The UKCA project on the Monsoon HPC system has been active for almost 10 years now and at the last count (Dec 2020) has archived nearly 6 Petabytes of data to the MASS tape system. It should be fairly obvious that a significant part of this data becomes redundant as time progresses. In some instances, the data archived is from test simulations and should have been deleted as soon as its purpose was fulfilled. In other cases the data is no longer relevant since the configuration/ settings used are now out-dated. In some cases any value that could be derived from this (for PhD thesis, publications, projects) has been obtained and should be safe to delete.
A related issue is that till late 2017, the MASS system was configured to store all data in duplex (two copies) form by default, possibly to reduce the chances of data loss resulting from any physical damage to the tapes/ drives. This means that any (now redundant) data generated before this time is occupying double the amount of space.
One limitation for Monsoon has been that any data, once archived to MASS is owned by the Principal Investigator (PI) from Met Office side, and the data creators themselves have no permissions to delete this.
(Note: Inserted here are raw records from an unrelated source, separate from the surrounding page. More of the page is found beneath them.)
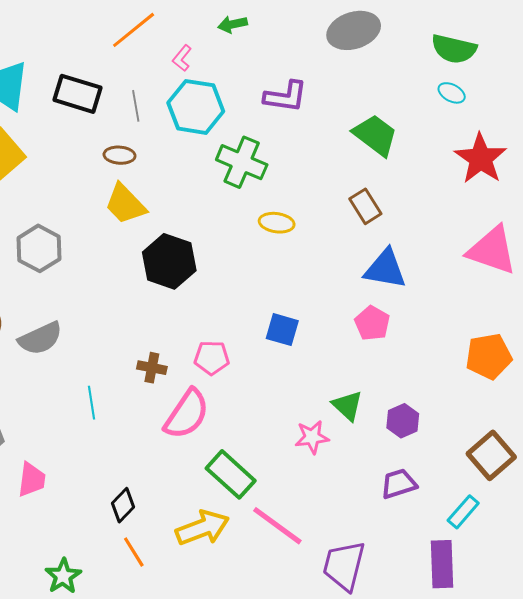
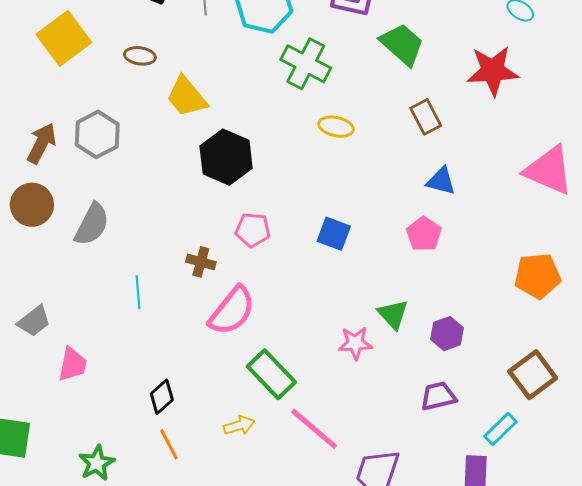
green trapezoid: (375, 135) -> (402, 44), moved
brown ellipse: (120, 155) -> (140, 56), moved
red star: (481, 158) -> (493, 71), moved, turned 30
blue triangle: (385, 269) -> (441, 181), size x0.7
gray semicircle: (40, 338) -> (92, 224), turned -42
pink pentagon: (212, 358) -> (253, 230), moved
yellow arrow: (202, 528) -> (239, 425), size x0.6

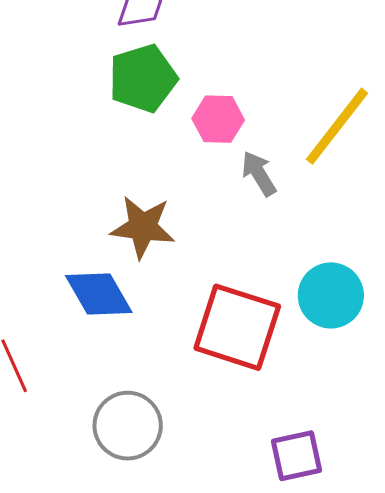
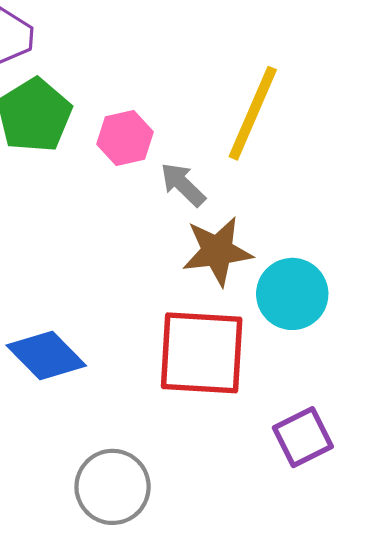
brown star: (143, 227) -> (217, 251), moved
purple square: (296, 456) -> (303, 437), moved

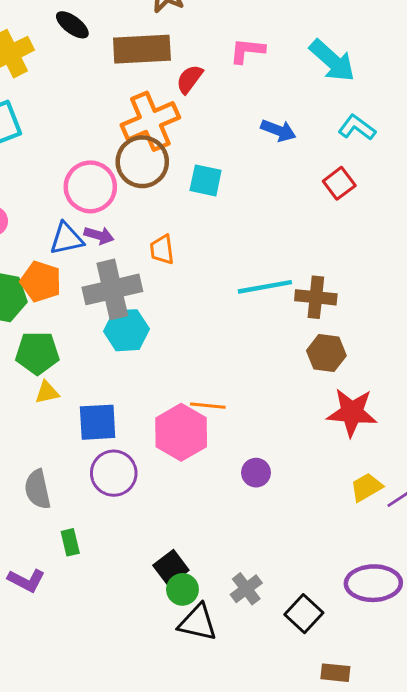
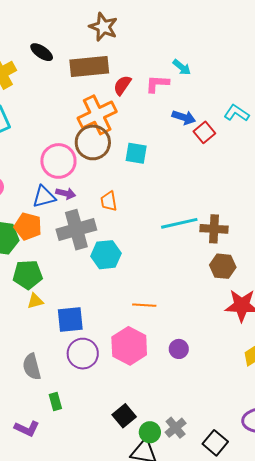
pink L-shape: (247, 51) -> (157, 84), moved
cyan arrow: (332, 61) -> (182, 67), moved, size x0.6
red square: (339, 183) -> (204, 132), moved
cyan hexagon: (126, 330) -> (106, 255), moved
pink hexagon: (181, 432) -> (129, 346), moved
green circle: (182, 589) -> (150, 432), moved

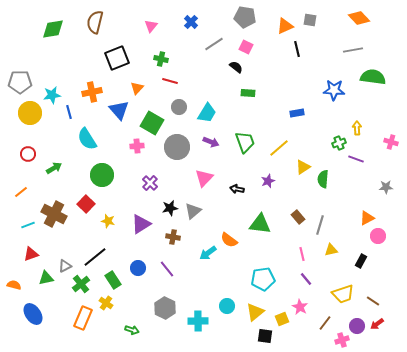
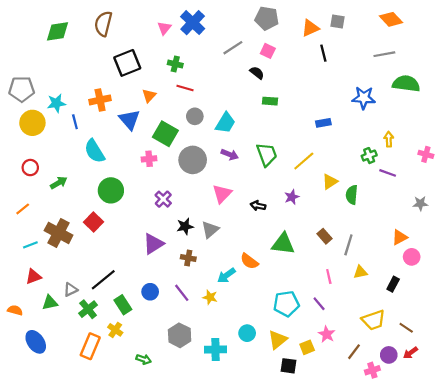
blue cross: (191, 22) -> (193, 23), moved, size x1.6
yellow star: (108, 221) -> (210, 297), moved
purple line: (306, 279) -> (319, 304), moved

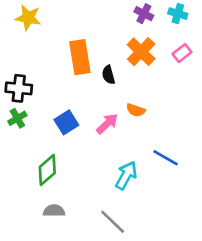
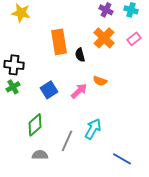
blue line: (166, 158) -> (122, 159), moved
gray line: (113, 222) -> (67, 141), moved, turned 70

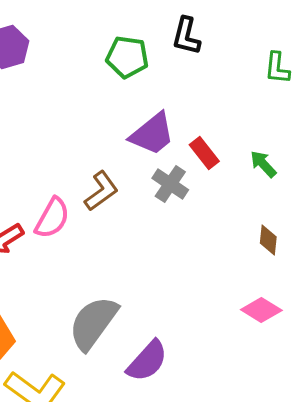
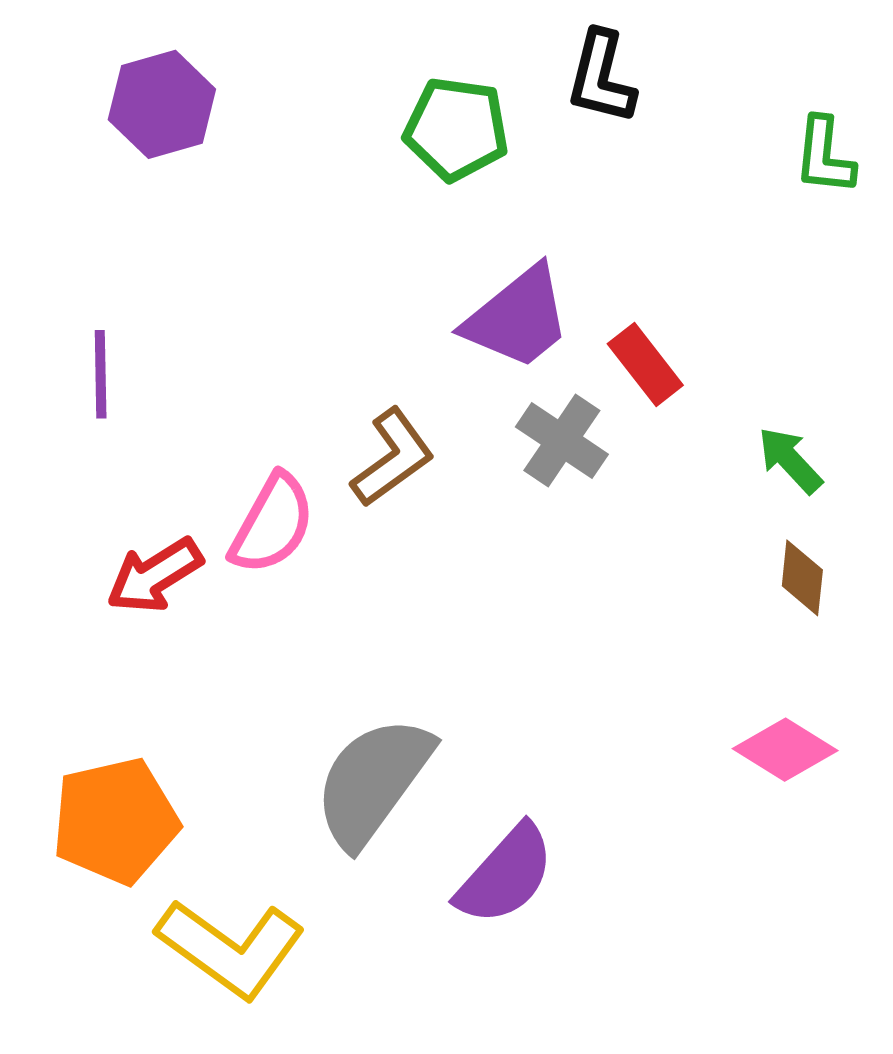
green arrow: (263, 164) -> (790, 460), moved

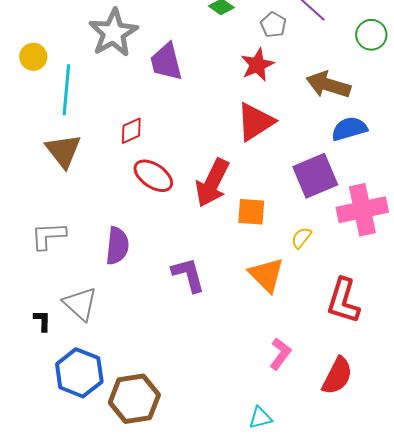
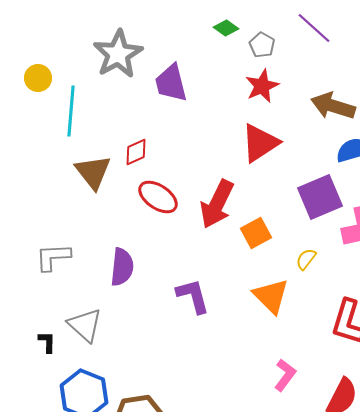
gray pentagon: (273, 25) -> (262, 45), moved
brown triangle: (63, 151) -> (93, 172), moved
orange square: (251, 212) -> (256, 233), turned -32

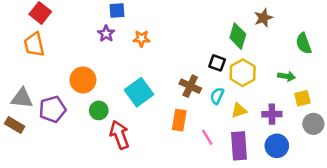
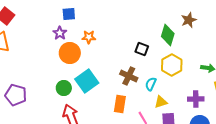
black square: (217, 63) -> (142, 49), moved
orange circle: (83, 80) -> (70, 53), moved
purple pentagon: (52, 109) -> (16, 95), turned 30
green circle: (99, 110) -> (64, 88), moved
yellow triangle: (239, 110) -> (161, 102), moved

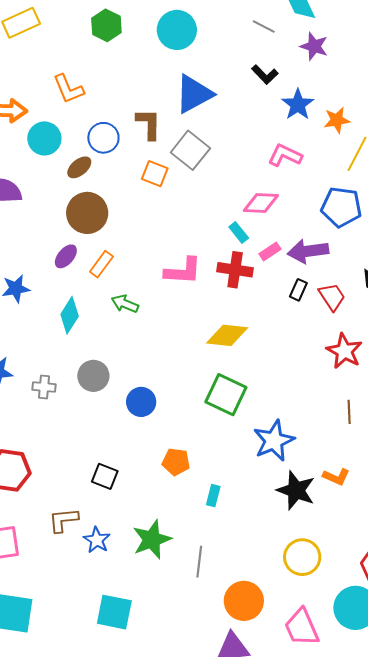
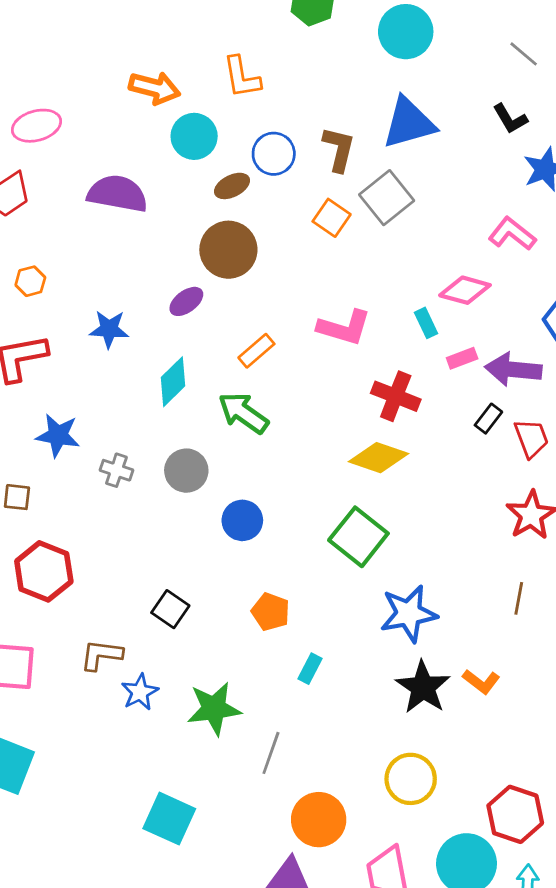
orange rectangle: (101, 264) -> (256, 351), moved
red cross: (235, 270) -> (396, 396), moved
pink L-shape: (183, 271) -> (344, 328), moved
green arrow: (125, 304) -> (243, 413), moved, size x1.4
cyan square: (114, 612) -> (169, 819), moved

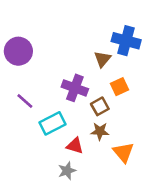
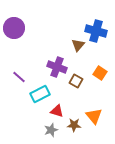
purple circle: (18, 51) -> (14, 28), moved
orange square: (119, 87) -> (100, 73), moved, turned -32
brown square: (100, 106) -> (76, 81), turned -32
brown star: (100, 131) -> (74, 125), moved

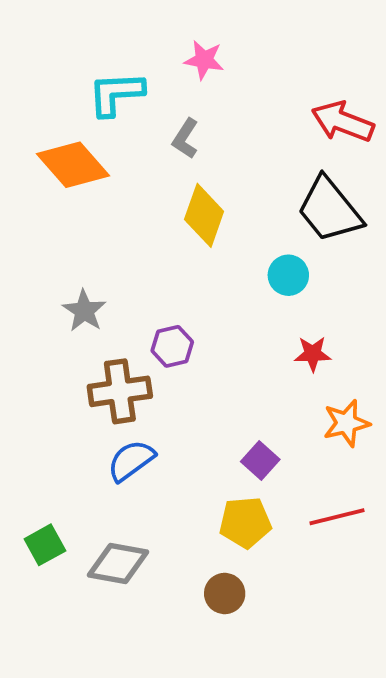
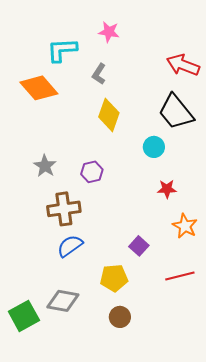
purple hexagon: (172, 346) -> (92, 172), moved
orange star: (346, 423) -> (185, 226), turned -30
yellow pentagon: (245, 522) -> (114, 278), moved
green square: (45, 545) -> (24, 316), moved, size x1.4

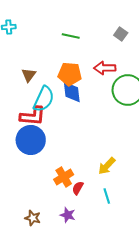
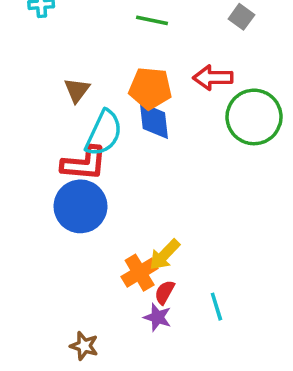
yellow arrow: (107, 166) -> (165, 255), moved
purple star: (68, 215) -> (157, 317), moved

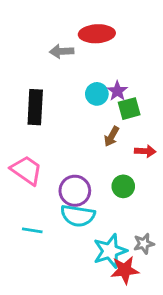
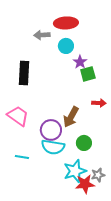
cyan circle: (97, 94) -> (66, 46), moved
brown arrow: (112, 136) -> (71, 117), moved, size x1.5
green circle: (123, 186) -> (84, 143), moved
gray star: (144, 244) -> (98, 175), moved

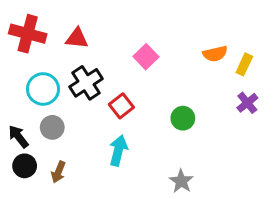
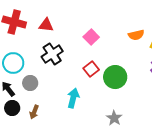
cyan circle: (43, 89) -> (13, 63), moved
red square: (121, 106) -> (91, 69), moved
green circle: (183, 118) -> (115, 77), size x1.5

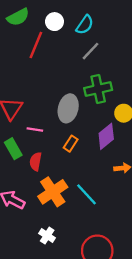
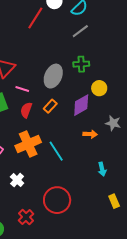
green cross: (98, 89) -> (81, 64), size x0.7
red semicircle: (36, 161) -> (26, 110), moved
This is not expected to change any time soon, so a central method of data management becomes necessary.

Current status

As of now (Dec 2019), all data generated by UKCA (and UKCA- subprojects) is owned by Colin Johnson as the original PI for the project. Following a general activity to review data held on MASS and optimise the demand for tapes, an attempt was made in January 2018 to attribute at least the datasets resulting from UMUI runs to the original creators (i.e. the owners of these jobs) and ask them to review the need to hold the data. This was done by cross-referencing the datasets on MASS owned by Colin and having an x prefix (recommended job-id group for Monsoon runs) with the UMUI database on the PUMA system. An e-mail was subsequently sent to the concerned users with the job/data details (approx 2050 job-ids) with a request to review and report to back Colin the datasets that could be deleted. It is not clear if any data deletion was requested as a result of the e-mail.
One thing observed while using the PUMA-UMUI database to trace the ownership is that a not-insignificant number of UMUI jobs which have archived data to MASS no longer exist in the UMUI database, indicating that the original setup has been deleted by the user.
We now have some ability to query the Moose database and correlate it with the UMUI/ Rose one to obtain basic information like Job owner(creator); Title; Data size; Date of last access to help identify model output that can be safely removed.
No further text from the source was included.